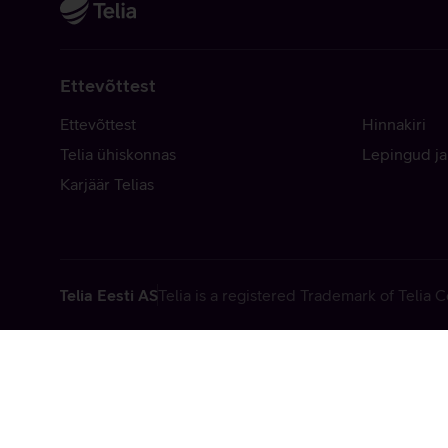
Ettevõttest
Ettevõttest
Hinnakiri
Telia ühiskonnas
Lepingud ja
Karjäär Telias
Telia Eesti AS
Telia is a registered Trademark of Telia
________________________________________
WHAT IS NEEDED. Retype the whole listing word for word. Skip the pictures.

SOLVED PROBLEM.
Ettevõttest
Ettevõttest
Hinnakiri
Telia ühiskonnas
Lepingud ja
Karjäär Telias
Telia Eesti AS
Telia is a registered Trademark of Telia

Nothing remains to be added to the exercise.